The integrity of the data in patient records is extremely important, Marella stressed. As physicians and nurses are being pressured to take care of more patients in less time, they are relying on the data in these electronic systems to make important decisions. If the data is compromised, so are the health decisions that clinicians are making.

“The kinds of things we are seeing are information being omitted that should get into the EHR, like a lab result gets reported, but no one records it in the EMR. Or, they record it in the EMR, but they record it incorrectly,” Marella said.

Nurses can avoid leaving information out or inputting it incorrectly by exercising a variety of different tactics, such as leveraging system defaults and using quality control methodologies.

2. Mixing up patient information

Another issue arises with respect to patient identification, Marella explained. “A lot of times you can have multiple patient records open at the same time and people can introduce errors that way when they put something in one patient’s record that they really intended to put in another patient’s record.”

Nurses can be more diligent about double-checking patient IDs when in the system and ensuring they are not copying and pasting information into the incorrect file or forgetting to edit the copied information once it is pasted.
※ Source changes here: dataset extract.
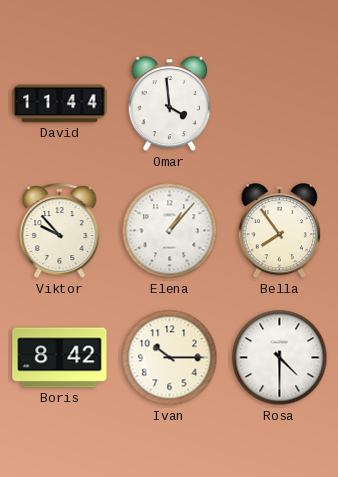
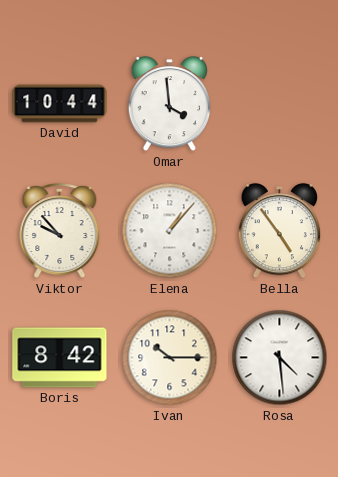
David: 11:44 -> 10:44
Bella: 7:54 -> 4:54
Rosa: 4:30 -> 4:29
In addition to mixing up patient records, another common problem highlighted in ECRI’s Top 10 list is mixing up pounds and kilograms in respect to patient weight.

“Patients’ medication doses are often calculated based on our understanding of the patient’s weight, and if that understanding isn’t correct, that can cause problems and frequently leads to overdoses or under-doses of some pretty significant medications.”

3. Inadequate training

Although training is typically seen as a management issue, it is essential for nurses of every practice level to speak up if they feel they have had inadequate training; they may even take their training into their own hands in order to ensure they are entirely comfortable and competent with the technology before using it in the patient care setting.

“A lot of it is good training and good documentation practices within the institution,” Marella said. “Particularly when you are dealing with nurses coming in from outside the organization--like temp nurses or even nurses in the float pool if they are working in a department that they don’t normally work in--they need to understand just what the documentation practices are and what the expectations are.”

Being aware of errors and possessing a healthy level of skepticism are two keys to avoiding some of the common mistakes with electronic medical records. “If you see information that is contradicted by other information you know, then you should question it and not assume that it’s correct,” Marella concluded.